Items from a data source
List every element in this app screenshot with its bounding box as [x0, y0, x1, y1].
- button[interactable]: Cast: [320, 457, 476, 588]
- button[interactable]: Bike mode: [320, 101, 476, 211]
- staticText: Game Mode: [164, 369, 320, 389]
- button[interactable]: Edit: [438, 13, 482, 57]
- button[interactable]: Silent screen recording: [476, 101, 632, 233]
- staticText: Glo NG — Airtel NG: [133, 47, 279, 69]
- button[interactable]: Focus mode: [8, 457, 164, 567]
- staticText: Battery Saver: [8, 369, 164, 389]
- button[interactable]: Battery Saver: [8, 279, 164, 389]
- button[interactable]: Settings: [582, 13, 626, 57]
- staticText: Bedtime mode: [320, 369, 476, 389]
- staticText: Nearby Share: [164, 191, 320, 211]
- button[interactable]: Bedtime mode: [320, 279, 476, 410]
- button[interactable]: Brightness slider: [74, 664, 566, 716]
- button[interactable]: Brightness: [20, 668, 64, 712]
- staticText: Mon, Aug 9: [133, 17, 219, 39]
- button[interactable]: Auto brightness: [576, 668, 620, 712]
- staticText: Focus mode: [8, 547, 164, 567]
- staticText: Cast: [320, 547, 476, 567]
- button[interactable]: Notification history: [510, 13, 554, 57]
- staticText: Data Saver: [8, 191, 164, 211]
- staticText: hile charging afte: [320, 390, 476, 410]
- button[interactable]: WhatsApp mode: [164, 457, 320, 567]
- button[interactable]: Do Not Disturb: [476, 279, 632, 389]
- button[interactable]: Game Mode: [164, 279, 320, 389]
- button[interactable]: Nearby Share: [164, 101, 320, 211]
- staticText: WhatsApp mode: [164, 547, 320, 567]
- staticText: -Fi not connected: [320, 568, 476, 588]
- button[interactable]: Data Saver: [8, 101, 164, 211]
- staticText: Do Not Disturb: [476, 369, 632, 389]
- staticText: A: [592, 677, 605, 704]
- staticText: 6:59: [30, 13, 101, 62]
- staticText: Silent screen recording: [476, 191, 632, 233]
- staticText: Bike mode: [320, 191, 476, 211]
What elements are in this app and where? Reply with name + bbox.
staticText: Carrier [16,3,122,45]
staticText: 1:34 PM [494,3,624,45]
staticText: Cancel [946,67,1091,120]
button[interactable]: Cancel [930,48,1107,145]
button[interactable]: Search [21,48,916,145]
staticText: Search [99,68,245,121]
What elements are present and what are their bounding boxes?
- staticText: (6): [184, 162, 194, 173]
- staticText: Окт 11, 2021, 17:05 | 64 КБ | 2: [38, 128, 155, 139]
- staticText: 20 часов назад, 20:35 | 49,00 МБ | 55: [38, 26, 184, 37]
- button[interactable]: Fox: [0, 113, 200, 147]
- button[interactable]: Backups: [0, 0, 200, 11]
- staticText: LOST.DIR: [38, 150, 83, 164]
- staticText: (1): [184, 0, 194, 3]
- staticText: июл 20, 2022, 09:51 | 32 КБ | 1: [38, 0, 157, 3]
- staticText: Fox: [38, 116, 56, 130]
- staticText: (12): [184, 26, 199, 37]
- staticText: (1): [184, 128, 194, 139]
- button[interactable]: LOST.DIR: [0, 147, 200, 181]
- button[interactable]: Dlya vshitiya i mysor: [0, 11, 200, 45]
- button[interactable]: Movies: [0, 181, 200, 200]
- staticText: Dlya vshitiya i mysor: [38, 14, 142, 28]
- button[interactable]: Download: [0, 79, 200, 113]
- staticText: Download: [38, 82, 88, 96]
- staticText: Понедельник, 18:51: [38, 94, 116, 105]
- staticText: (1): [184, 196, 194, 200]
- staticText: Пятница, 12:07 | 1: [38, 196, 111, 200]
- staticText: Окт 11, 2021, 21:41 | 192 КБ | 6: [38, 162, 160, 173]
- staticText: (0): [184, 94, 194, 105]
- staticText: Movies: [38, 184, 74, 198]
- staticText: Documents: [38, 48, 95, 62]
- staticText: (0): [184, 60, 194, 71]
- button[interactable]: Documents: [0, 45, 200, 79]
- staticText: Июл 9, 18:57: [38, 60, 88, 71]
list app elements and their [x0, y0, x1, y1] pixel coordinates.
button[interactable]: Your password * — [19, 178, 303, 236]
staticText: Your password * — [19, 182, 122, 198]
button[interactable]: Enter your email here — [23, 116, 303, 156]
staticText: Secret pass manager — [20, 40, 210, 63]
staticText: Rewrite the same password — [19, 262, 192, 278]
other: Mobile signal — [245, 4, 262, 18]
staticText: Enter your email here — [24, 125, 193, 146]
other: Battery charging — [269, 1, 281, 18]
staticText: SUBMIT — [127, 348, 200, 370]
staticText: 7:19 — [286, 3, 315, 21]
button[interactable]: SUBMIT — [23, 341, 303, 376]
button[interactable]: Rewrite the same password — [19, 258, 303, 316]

DIRECTIONS FOR THIS TASK
Please give the records again exactly as they are.

YOUR SOLUTION
List every element in this app screenshot with its bounding box as [x0, y0, x1, y1].
- button[interactable]: Cast: [320, 457, 476, 588]
- button[interactable]: Bike mode: [320, 101, 476, 211]
- staticText: Game Mode: [164, 369, 320, 389]
- button[interactable]: Edit: [438, 13, 482, 57]
- button[interactable]: Silent screen recording: [476, 101, 632, 233]
- staticText: Glo NG — Airtel NG: [133, 47, 279, 69]
- button[interactable]: Focus mode: [8, 457, 164, 567]
- staticText: Battery Saver: [8, 369, 164, 389]
- button[interactable]: Battery Saver: [8, 279, 164, 389]
- button[interactable]: Settings: [582, 13, 626, 57]
- staticText: Bedtime mode: [320, 369, 476, 389]
- staticText: Nearby Share: [164, 191, 320, 211]
- button[interactable]: Bedtime mode: [320, 279, 476, 410]
- button[interactable]: Brightness slider: [74, 664, 566, 716]
- button[interactable]: Brightness: [20, 668, 64, 712]
- staticText: Mon, Aug 9: [133, 17, 219, 39]
- button[interactable]: Auto brightness: [576, 668, 620, 712]
- staticText: Focus mode: [8, 547, 164, 567]
- staticText: Cast: [320, 547, 476, 567]
- button[interactable]: Notification history: [510, 13, 554, 57]
- staticText: Data Saver: [8, 191, 164, 211]
- staticText: hile charging afte: [320, 390, 476, 410]
- button[interactable]: WhatsApp mode: [164, 457, 320, 567]
- button[interactable]: Do Not Disturb: [476, 279, 632, 389]
- button[interactable]: Game Mode: [164, 279, 320, 389]
- button[interactable]: Nearby Share: [164, 101, 320, 211]
- staticText: WhatsApp mode: [164, 547, 320, 567]
- staticText: -Fi not connected: [320, 568, 476, 588]
- button[interactable]: Data Saver: [8, 101, 164, 211]
- staticText: Do Not Disturb: [476, 369, 632, 389]
- staticText: A: [592, 677, 605, 704]
- staticText: 6:59: [30, 13, 101, 62]
- staticText: Silent screen recording: [476, 191, 632, 233]
- staticText: Bike mode: [320, 191, 476, 211]
What elements are in this app and where? Reply with name + bbox.
staticText: Carrier [16,3,122,45]
staticText: 1:34 PM [494,3,624,45]
staticText: Cancel [946,67,1091,120]
button[interactable]: Cancel [930,48,1107,145]
button[interactable]: Search [21,48,916,145]
staticText: Search [99,68,245,121]
What elements are present and what are their bounding boxes?
- staticText: (6): [184, 162, 194, 173]
- staticText: Окт 11, 2021, 17:05 | 64 КБ | 2: [38, 128, 155, 139]
- staticText: 20 часов назад, 20:35 | 49,00 МБ | 55: [38, 26, 184, 37]
- button[interactable]: Fox: [0, 113, 200, 147]
- button[interactable]: Backups: [0, 0, 200, 11]
- staticText: LOST.DIR: [38, 150, 83, 164]
- staticText: (1): [184, 0, 194, 3]
- staticText: июл 20, 2022, 09:51 | 32 КБ | 1: [38, 0, 157, 3]
- staticText: Fox: [38, 116, 56, 130]
- staticText: (12): [184, 26, 199, 37]
- staticText: (1): [184, 128, 194, 139]
- button[interactable]: LOST.DIR: [0, 147, 200, 181]
- button[interactable]: Dlya vshitiya i mysor: [0, 11, 200, 45]
- button[interactable]: Movies: [0, 181, 200, 200]
- staticText: Dlya vshitiya i mysor: [38, 14, 142, 28]
- button[interactable]: Download: [0, 79, 200, 113]
- staticText: Download: [38, 82, 88, 96]
- staticText: Понедельник, 18:51: [38, 94, 116, 105]
- staticText: (1): [184, 196, 194, 200]
- staticText: Пятница, 12:07 | 1: [38, 196, 111, 200]
- staticText: Окт 11, 2021, 21:41 | 192 КБ | 6: [38, 162, 160, 173]
- staticText: (0): [184, 94, 194, 105]
- staticText: Movies: [38, 184, 74, 198]
- staticText: Documents: [38, 48, 95, 62]
- staticText: (0): [184, 60, 194, 71]
- button[interactable]: Documents: [0, 45, 200, 79]
- staticText: Июл 9, 18:57: [38, 60, 88, 71]
list app elements and their [x0, y0, x1, y1] pixel coordinates.
button[interactable]: Your password * — [19, 178, 303, 236]
staticText: Your password * — [19, 182, 122, 198]
button[interactable]: Enter your email here — [23, 116, 303, 156]
staticText: Secret pass manager — [20, 40, 210, 63]
staticText: Rewrite the same password — [19, 262, 192, 278]
other: Mobile signal — [245, 4, 262, 18]
staticText: Enter your email here — [24, 125, 193, 146]
other: Battery charging — [269, 1, 281, 18]
staticText: SUBMIT — [127, 348, 200, 370]
staticText: 7:19 — [286, 3, 315, 21]
button[interactable]: SUBMIT — [23, 341, 303, 376]
button[interactable]: Rewrite the same password — [19, 258, 303, 316]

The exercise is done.